=== Section Start ===
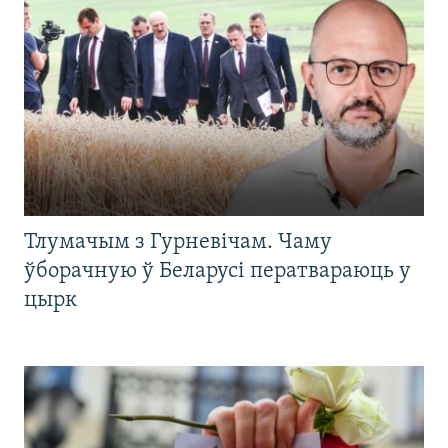
Тлумачым з Гурневічам. Чаму
ўборачную ў Беларусі ператвараюць у
цырк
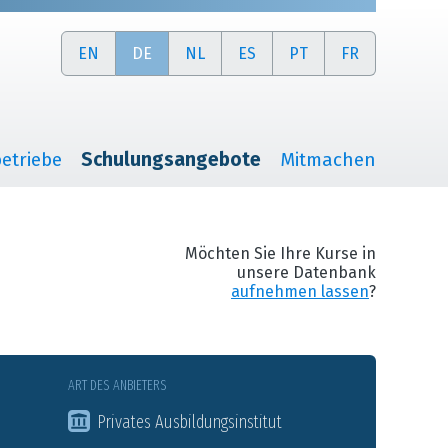
EN
DE
NL
ES
PT
FR
etriebe
Schulungsangebote
Mitmachen
Möchten Sie Ihre Kurse in
unsere Datenbank
aufnehmen lassen
?
ART DES ANBIETERS
Privates Ausbildungsinstitut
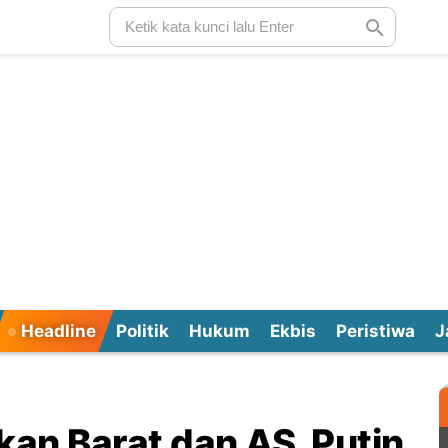
Headline
Politik
Hukum
Ekbis
Peristiwa
J
kan Barat dan AS, Putin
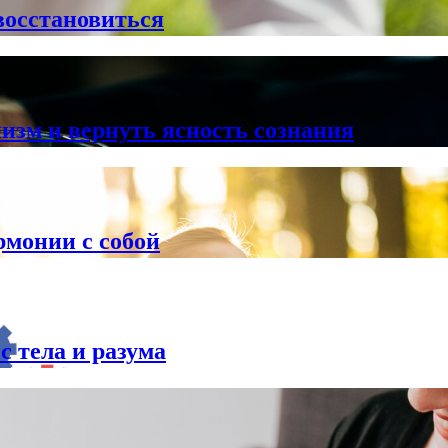
восстановиться
низм и вернуть ясность сознания
рмонии с собой
с тела и разума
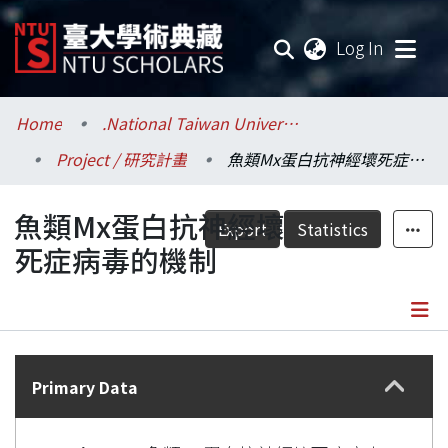
(current
Log In
Communities & Collections
Home
.National Taiwan University / 國立臺灣大學
Project / 研究計畫
魚類Mx蛋白抗神經壞死症病毒的機制
Research Outputs
魚類Mx蛋白抗神經壞
Fundings & Projects
Export
Statistics
死症病毒的機制
Researchers
Organizations
Details
Statistics
Primary Data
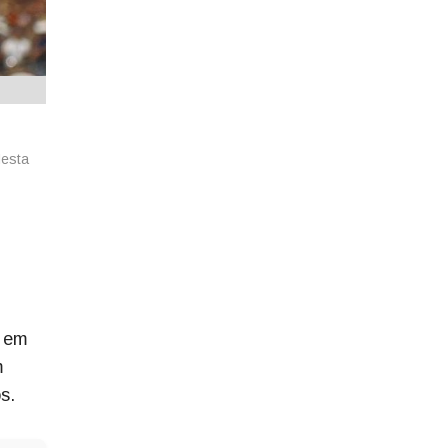
Nesta
, em
m
s.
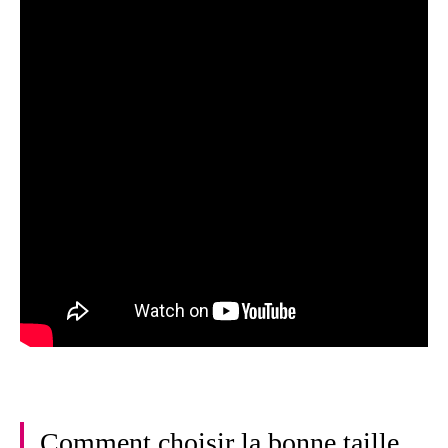
Comment choisir la bonne taille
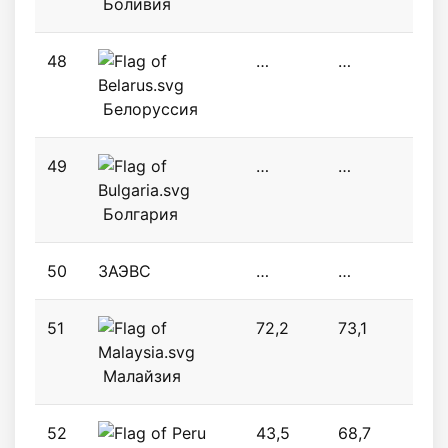
Боливия
48
…
…
1,2
Белоруссия
49
…
…
39,
Болгария
50
ЗАЭВС
…
…
32,
51
72,2
73,1
36,
Малайзия
52
43,5
68,7
34,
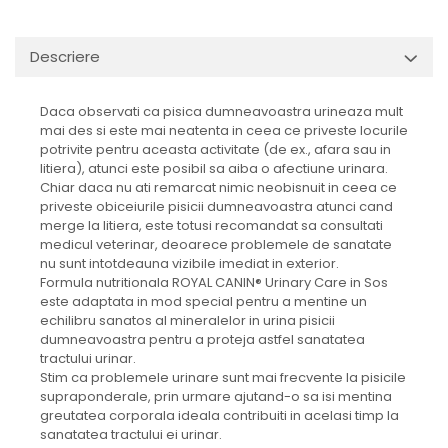
Descriere
Daca observati ca pisica dumneavoastra urineaza mult
mai des si este mai neatenta in ceea ce priveste locurile
potrivite pentru aceasta activitate (de ex., afara sau in
litiera), atunci este posibil sa aiba o afectiune urinara.
Chiar daca nu ati remarcat nimic neobisnuit in ceea ce
priveste obiceiurile pisicii dumneavoastra atunci cand
merge la litiera, este totusi recomandat sa consultati
medicul veterinar, deoarece problemele de sanatate
nu sunt intotdeauna vizibile imediat in exterior.
Formula nutritionala ROYAL CANIN® Urinary Care in Sos
este adaptata in mod special pentru a mentine un
echilibru sanatos al mineralelor in urina pisicii
dumneavoastra pentru a proteja astfel sanatatea
tractului urinar.
Stim ca problemele urinare sunt mai frecvente la pisicile
supraponderale, prin urmare ajutand-o sa isi mentina
greutatea corporala ideala contribuiti in acelasi timp la
sanatatea tractului ei urinar.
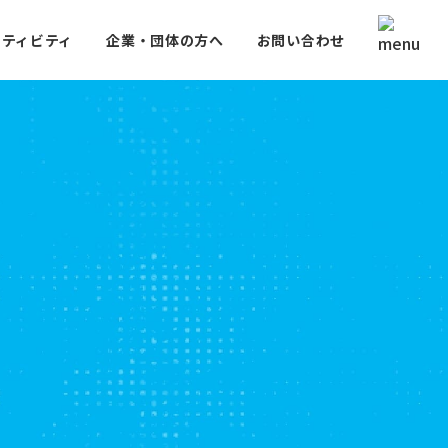
クティビティ
企業・団体の方へ
お問い合わせ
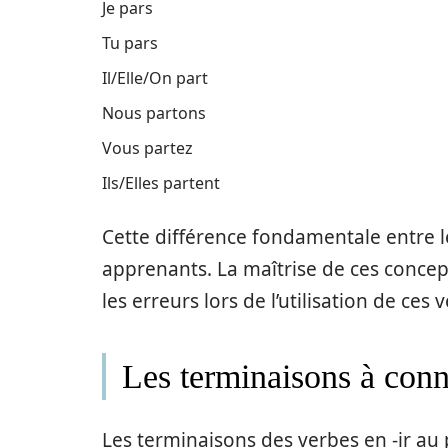
Je pars
Tu pars
Il/Elle/On part
Nous partons
Vous partez
Ils/Elles partent
Cette différence fondamentale entre 
apprenants. La maîtrise de ces concept
les erreurs lors de l’utilisation de ces 
Les terminaisons à conna
Les terminaisons des verbes en -ir au p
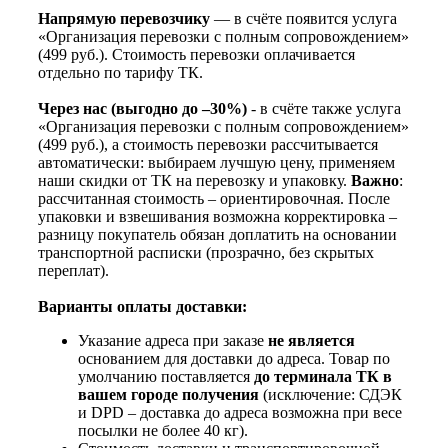
Напрямую перевозчику
— в счёте появится услуга
«Организация перевозки с полным сопровождением»
(499 руб.). Стоимость перевозки оплачивается
отдельно по тарифу ТК.
Через нас (выгодно до –30%)
- в счёте также услуга
«Организация перевозки с полным сопровождением»
(499 руб.), а стоимость перевозки рассчитывается
автоматически: выбираем лучшую цену, применяем
наши скидки от ТК на перевозку и упаковку.
Важно
:
рассчитанная стоимость – ориентировочная. После
упаковки и взвешивания возможна корректировка –
разницу покупатель обязан доплатить на основании
транспортной расписки (прозрачно, без скрытых
переплат).
Варианты оплаты доставки:
Указание адреса при заказе
не является
основанием для доставки до адреса. Товар по
умолчанию поставляется
до терминала ТК в
вашем городе получения
(исключение: СДЭК
и DPD – доставка до адреса возможна при весе
посылки не более 40 кг).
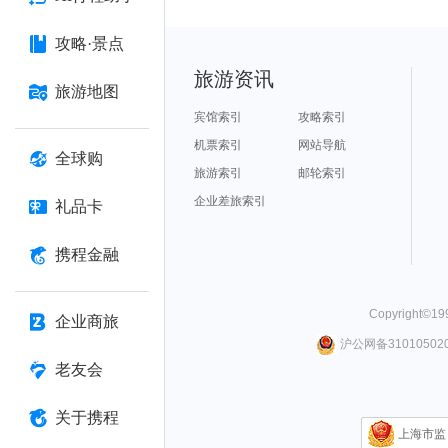
攻略·景点
旅游资讯
旅游地图
宾馆索引
攻略索引
机票索引
网站导航
全球购
旅游索引
邮轮索引
企业差旅索引
礼品卡
携程金融
Copyright©
19
企业商旅
沪公网备310105020
老友会
关于携程
上海市监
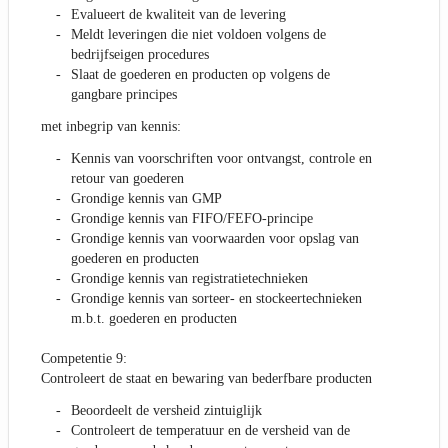
Evalueert de kwaliteit van de levering
Meldt leveringen die niet voldoen volgens de
bedrijfseigen procedures
Slaat de goederen en producten op volgens de
gangbare principes
met inbegrip van kennis:
Kennis van voorschriften voor ontvangst, controle en
retour van goederen
Grondige kennis van GMP
Grondige kennis van FIFO/FEFO-principe
Grondige kennis van voorwaarden voor opslag van
goederen en producten
Grondige kennis van registratietechnieken
Grondige kennis van sorteer- en stockeertechnieken
m.b.t. goederen en producten
Competentie 9:
Controleert de staat en bewaring van bederfbare producten
Beoordeelt de versheid zintuiglijk
Controleert de temperatuur en de versheid van de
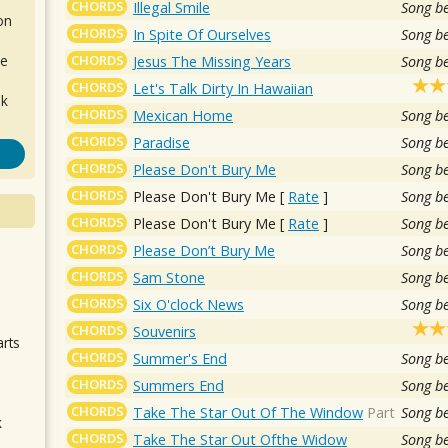
CHORDS
Illegal Smile
Song b
on
CHORDS
In Spite Of Ourselves
Song b
CHORDS
de
Jesus The Missing Years
Song b
CHORDS
Let's Talk Dirty In Hawaiian
ok
CHORDS
Mexican Home
Song b
CHORDS
Paradise
Song b
CHORDS
Please Don't Bury Me
Song b
CHORDS
Please Don't Bury Me
[
Rate
]
Song b
CHORDS
Please Don't Bury Me
[
Rate
]
Song b
CHORDS
Please Don’t Bury Me
Song b
.
CHORDS
Sam Stone
Song b
CHORDS
Six O'clock News
Song b
CHORDS
Souvenirs
arts
CHORDS
Summer's End
Song b
CHORDS
Summers End
Song b
CHORDS
Take The Star Out Of The Window
Part
Song b
k
CHORDS
Take The Star Out Ofthe Widow
Song b
m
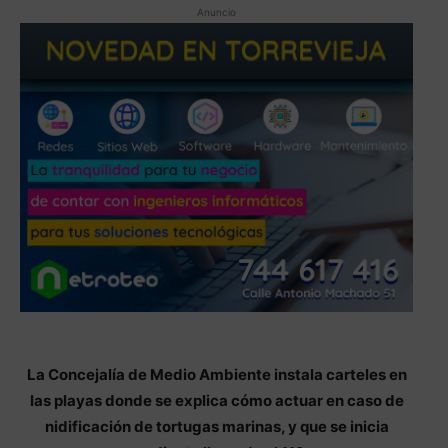
Anuncio
La Concejalía de Medio Ambiente instala carteles en
las playas donde se explica cómo actuar en caso de
nidificación de tortugas marinas, y que se inicia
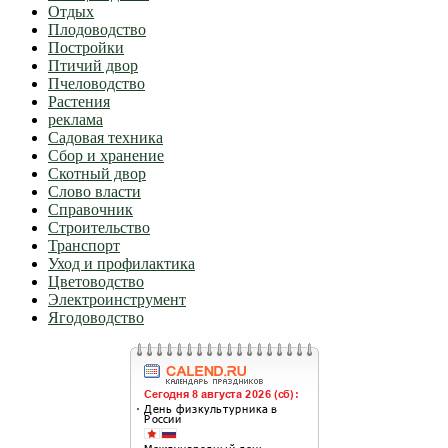
Отдых
Плодоводство
Постройки
Птичий двор
Пчеловодство
Растения
реклама
Садовая техника
Сбор и хранение
Скотный двор
Слово власти
Справочник
Строительство
Транспорт
Уход и профилактика
Цветоводство
Электроинструмент
Ягодоводство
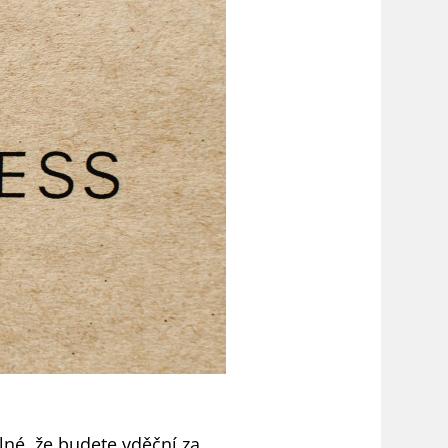
lné, že budete vděční za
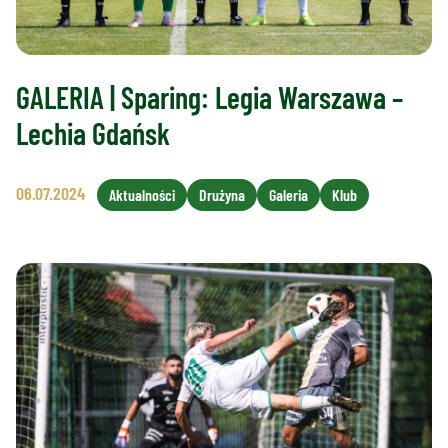
GALERIA | Sparing: Legia Warszawa –
Lechia Gdańsk
06.07.2024
Aktualności
Drużyna
Galeria
Klub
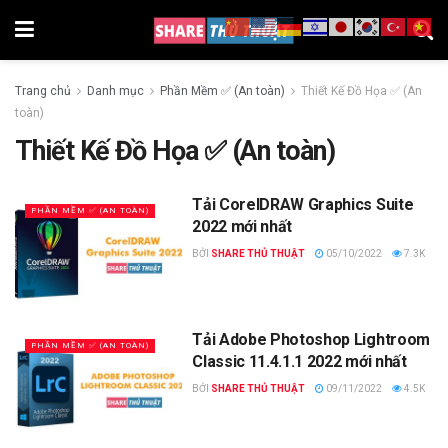
Trang chủ
Danh mục
Phần Mềm ✅ (An toàn)
Thiết Kế Đồ Họa ✅ (An
toàn)
Thiết Kế Đồ Họa ✅ (An toàn)
Tải CorelDRAW Graphics Suite
PHẦN MỀM ✅ (AN TOÀN)
2022 mới nhất
BỞI
SHARE THỦ THUẬT
05/10/2022
7.3K
Tải Adobe Photoshop Lightroom
PHẦN MỀM ✅ (AN TOÀN)
Classic 11.4.1.1 2022 mới nhất
BỞI
SHARE THỦ THUẬT
09/11/2022
4.5K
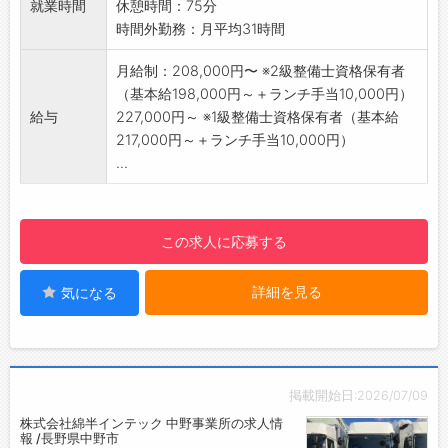
就業時間
休憩時間：75分
・故障車両の修理、部品交換
時間外勤務：月平均31時間
・エンジンやトランスミッションの交換、オー
バーホールなどの重整備
月給制：208,000円〜 ※2級整備士資格保有者
◎業務に慣れてきたら、修理業務をお任せしま
（基本給198,000円～＋ランチ手当10,000円）
す！
給与
227,000円～ ※1級整備士資格保有者（基本給
【働きやすい環境♪】
217,000円～＋ランチ手当10,000円）
・お客様対応は営業職とフロントスタッフが担
...
当するため、整備に集中できる環境です。
・「安全は全ての業務に優先する」をスローガ
ンに掲げ、労災・事故等を起こさない取り組み
この求人に応募する
に力を入れています！
・半年に1回、各拠点ごとに管理者との面談を実
詳細を見る
気になる
施。日々の悩みやキャリアの相談がしやすく、
安心して働ける職場環境です。
【研修制度】
・日野自動車グループによるメーカー研修・教
育制度が充実◎
掲載開始日:2026/07/09
・希望や推薦により、メーカーへの出向で最先
株式会社綿半インテック 中野事業所の求人情
端技術を学べるチャンスあり！
報 /長野県中野市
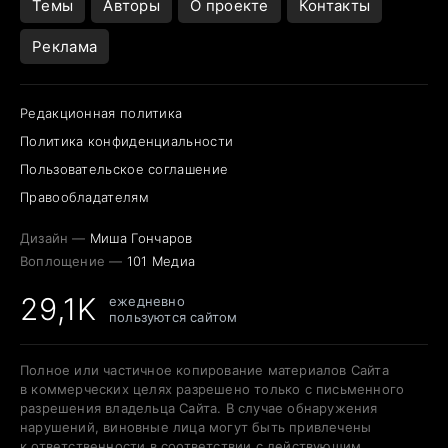
Темы
Авторы
О проекте
Контакты
Реклама
Редакционная политика
Политика конфиденциальности
Пользовательское соглашение
Правообладателям
Дизайн —
Миша Гончаров
Воплощение —
101 Медиа
29,1K
ежедневно
пользуются сайтом
Полное или частичное копирование материалов Сайта
в коммерческих целях разрешено только с письменного
разрешения владельца Сайта. В случае обнаружения
нарушений, виновные лица могут быть привлечены
к ответственности в соответствии с действующим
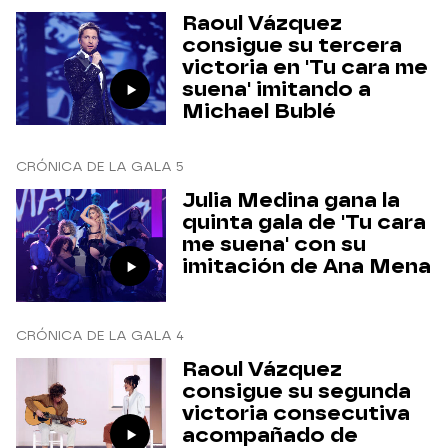
Raoul Vázquez
consigue su tercera
victoria en 'Tu cara me
suena' imitando a
Michael Bublé
CRÓNICA DE LA GALA 5
Julia Medina gana la
quinta gala de 'Tu cara
me suena' con su
imitación de Ana Mena
CRÓNICA DE LA GALA 4
Raoul Vázquez
consigue su segunda
victoria consecutiva
acompañado de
=== Section End ===
* **TASK DIRECTIONS**
Please give back an exact copy of the entries above from their first line through the line containing "Researchers", leaving the pictures aside.

* **TASK RESPONSE**
Тлумачым з Гурневічам. Чаму
ўборачную ў Беларусі ператвараюць у
цырк
EN
DE
NL
ES
PT
FR
etriebe
Schulungsangebote
Mitmachen
Möchten Sie Ihre Kurse in
unsere Datenbank
aufnehmen lassen
?
ART DES ANBIETERS
Privates Ausbildungsinstitut
Headline
Politik
Hukum
Ekbis
Peristiwa
J
kan Barat dan AS, Putin
восстановиться
низм и вернуть ясность сознания
рмонии с собой
с тела и разума
(current
Log In
Communities & Collections
Home
.National Taiwan University / 國立臺灣大學
Project / 研究計畫
魚類Mx蛋白抗神經壞死症病毒的機制
Research Outputs
魚類Mx蛋白抗神經壞
Fundings & Projects
Export
Statistics
死症病毒的機制
Researchers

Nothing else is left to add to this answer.